**EXERCISE PROMPT:** Reproduce every entry exactly as shown.

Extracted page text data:
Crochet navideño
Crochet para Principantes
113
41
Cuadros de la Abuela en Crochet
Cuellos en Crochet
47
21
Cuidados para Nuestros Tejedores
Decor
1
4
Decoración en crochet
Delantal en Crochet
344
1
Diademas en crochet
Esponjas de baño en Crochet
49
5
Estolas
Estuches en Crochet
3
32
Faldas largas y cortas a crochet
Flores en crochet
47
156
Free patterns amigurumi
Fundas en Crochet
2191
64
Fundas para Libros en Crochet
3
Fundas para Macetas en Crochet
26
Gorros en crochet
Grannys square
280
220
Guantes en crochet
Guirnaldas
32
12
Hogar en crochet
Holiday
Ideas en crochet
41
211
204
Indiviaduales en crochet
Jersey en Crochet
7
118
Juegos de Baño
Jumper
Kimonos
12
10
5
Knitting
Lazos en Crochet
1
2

**TASK ANSWER:**
Crochet navideño
Crochet para Principantes
113
41
Cuadros de la Abuela en Crochet
Cuellos en Crochet
47
21
Cuidados para Nuestros Tejedores
Decor
1
4
Decoración en crochet
Delantal en Crochet
344
1
Diademas en crochet
Esponjas de baño en Crochet
49
5
Estolas
Estuches en Crochet
3
32
Faldas largas y cortas a crochet
Flores en crochet
47
156
Free patterns amigurumi
Fundas en Crochet
2191
64
Fundas para Libros en Crochet
3
Fundas para Macetas en Crochet
26
Gorros en crochet
Grannys square
280
220
Guantes en crochet
Guirnaldas
32
12
Hogar en crochet
Holiday
Ideas en crochet
41
211
204
Indiviaduales en crochet
Jersey en Crochet
7
118
Juegos de Baño
Jumper
Kimonos
12
10
5
Knitting
Lazos en Crochet
1
2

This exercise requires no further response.